A heparina foi introduzida na mesma época que a aspirina. A dose preconizada foi de 10.000 UI/dia (5.000 UI a cada 12 horas), via subcutânea, administrada pela própria paciente, após a devida orientação pela equipe de enfermagem11. Utilizada durante toda a gestação, foi suspensa quando iniciado o trabalho de parto, se espontâneo, ou 12 horas antes da interrupção da gestação, quando foi possível programá-la. Foi reintroduzida seis horas após o parto, na mesma dose, e substituída após três dias por anticoagulante oral, o qual era mantido por mais seis semanas.

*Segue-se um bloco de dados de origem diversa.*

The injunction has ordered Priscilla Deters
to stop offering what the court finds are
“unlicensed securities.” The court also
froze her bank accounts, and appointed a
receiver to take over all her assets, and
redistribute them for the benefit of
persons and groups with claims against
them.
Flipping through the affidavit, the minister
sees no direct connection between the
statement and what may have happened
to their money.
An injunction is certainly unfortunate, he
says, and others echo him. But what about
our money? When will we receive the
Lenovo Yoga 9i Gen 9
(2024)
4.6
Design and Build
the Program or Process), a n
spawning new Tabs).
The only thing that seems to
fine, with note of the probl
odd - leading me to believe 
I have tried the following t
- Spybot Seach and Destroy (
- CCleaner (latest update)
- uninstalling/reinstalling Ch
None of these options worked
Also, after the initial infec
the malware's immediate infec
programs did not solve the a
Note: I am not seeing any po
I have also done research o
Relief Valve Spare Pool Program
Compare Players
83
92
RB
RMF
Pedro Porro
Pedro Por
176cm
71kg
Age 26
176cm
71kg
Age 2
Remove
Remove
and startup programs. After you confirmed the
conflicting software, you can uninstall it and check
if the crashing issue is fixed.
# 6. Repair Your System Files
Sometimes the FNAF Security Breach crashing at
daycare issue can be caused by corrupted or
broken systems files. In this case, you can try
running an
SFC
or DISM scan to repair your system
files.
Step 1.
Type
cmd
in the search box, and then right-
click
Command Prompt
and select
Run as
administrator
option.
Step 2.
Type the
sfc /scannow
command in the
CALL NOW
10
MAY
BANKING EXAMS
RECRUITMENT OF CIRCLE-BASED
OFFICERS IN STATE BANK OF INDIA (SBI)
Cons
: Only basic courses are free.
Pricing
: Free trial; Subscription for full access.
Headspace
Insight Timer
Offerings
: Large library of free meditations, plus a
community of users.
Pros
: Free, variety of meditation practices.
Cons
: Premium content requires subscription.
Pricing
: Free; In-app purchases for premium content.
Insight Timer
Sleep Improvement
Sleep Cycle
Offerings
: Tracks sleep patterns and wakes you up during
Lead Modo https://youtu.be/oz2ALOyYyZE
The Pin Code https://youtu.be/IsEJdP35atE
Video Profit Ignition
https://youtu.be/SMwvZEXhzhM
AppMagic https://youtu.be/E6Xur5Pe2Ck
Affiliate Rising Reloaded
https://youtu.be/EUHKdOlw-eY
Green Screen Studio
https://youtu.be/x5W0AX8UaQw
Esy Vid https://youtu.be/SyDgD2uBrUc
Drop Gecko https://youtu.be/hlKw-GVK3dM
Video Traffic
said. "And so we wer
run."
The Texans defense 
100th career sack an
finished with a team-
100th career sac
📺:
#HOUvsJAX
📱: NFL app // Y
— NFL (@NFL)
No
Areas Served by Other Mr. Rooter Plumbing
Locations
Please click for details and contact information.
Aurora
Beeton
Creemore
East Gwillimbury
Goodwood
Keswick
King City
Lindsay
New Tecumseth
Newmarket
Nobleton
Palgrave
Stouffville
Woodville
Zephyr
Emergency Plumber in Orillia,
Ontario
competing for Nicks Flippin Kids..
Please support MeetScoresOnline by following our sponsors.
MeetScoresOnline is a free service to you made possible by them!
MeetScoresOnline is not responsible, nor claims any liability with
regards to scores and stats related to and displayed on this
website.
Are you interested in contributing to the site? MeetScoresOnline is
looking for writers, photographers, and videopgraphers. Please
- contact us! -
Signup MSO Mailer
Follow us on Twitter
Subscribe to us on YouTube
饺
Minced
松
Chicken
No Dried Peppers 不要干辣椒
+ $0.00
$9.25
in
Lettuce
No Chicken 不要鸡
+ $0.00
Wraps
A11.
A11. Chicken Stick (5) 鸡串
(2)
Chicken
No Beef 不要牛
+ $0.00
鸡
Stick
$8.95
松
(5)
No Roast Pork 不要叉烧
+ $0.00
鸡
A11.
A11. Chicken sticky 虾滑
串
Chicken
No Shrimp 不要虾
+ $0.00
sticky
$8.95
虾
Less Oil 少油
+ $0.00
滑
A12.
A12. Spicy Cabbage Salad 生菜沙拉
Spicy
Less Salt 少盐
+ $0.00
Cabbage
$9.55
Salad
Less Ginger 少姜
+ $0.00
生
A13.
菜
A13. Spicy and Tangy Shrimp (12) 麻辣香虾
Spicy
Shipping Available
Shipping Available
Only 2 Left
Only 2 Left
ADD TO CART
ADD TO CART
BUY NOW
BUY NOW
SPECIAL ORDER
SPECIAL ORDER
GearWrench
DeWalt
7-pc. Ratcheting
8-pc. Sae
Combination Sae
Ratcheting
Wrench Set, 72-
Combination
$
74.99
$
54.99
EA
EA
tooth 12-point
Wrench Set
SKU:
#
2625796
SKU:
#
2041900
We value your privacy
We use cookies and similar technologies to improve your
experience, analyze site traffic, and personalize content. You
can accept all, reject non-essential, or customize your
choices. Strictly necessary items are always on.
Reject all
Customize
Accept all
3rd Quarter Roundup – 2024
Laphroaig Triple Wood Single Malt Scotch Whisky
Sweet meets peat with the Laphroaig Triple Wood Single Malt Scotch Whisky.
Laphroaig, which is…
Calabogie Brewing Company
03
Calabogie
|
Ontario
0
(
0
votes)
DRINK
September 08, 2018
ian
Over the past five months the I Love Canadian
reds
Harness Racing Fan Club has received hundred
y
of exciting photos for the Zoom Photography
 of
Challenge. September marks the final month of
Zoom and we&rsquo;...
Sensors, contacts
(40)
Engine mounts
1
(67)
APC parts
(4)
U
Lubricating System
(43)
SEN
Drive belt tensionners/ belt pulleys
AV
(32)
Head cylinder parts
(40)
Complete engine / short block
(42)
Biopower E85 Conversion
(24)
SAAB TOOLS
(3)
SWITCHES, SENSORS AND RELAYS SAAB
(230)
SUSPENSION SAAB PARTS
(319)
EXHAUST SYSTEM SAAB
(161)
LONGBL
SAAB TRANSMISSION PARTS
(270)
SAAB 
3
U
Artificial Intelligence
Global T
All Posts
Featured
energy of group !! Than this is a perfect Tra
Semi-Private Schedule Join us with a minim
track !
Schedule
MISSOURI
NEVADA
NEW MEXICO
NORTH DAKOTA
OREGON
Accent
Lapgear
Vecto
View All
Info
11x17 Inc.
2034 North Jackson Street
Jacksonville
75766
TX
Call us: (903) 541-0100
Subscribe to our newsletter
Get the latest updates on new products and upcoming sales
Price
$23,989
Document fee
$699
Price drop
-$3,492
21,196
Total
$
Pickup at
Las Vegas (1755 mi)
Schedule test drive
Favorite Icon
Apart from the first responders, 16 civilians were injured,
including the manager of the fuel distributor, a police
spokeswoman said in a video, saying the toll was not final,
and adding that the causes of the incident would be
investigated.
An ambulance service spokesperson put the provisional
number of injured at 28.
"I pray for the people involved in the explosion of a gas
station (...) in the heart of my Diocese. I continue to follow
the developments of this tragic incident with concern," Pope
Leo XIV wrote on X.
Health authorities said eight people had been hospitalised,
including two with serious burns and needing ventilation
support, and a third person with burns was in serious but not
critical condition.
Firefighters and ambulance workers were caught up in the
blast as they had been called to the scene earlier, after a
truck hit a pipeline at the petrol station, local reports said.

Uma suplementação com carbonato de cálcio (500 mg/dia) foi administrada a essas pacientes, profilaticamente, visando prevenir possível osteopenia induzida pela heparina7. Nas pacientes portadoras de lúpus eritematoso sistêmico (LES), independentemente do uso da aspirina e da heparina, foi introduzida a prednisona na dose necessária para o controle clínico da doença.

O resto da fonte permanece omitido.